INFORMATION SHOWN:
··········

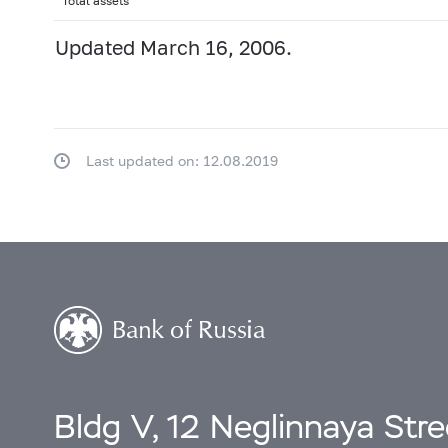
Total assets
Updated March 16, 2006.
Last updated on: 12.08.2019
Bldg V, 12 Neglinnaya Str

··········

REQUIRED ACTION: The result should be the listing above, restated exactly, with no pictures in it.

SOLUTION TO THIS PROBLEM:
Total assets
Updated March 16, 2006.
Last updated on: 12.08.2019
Bldg V, 12 Neglinnaya Str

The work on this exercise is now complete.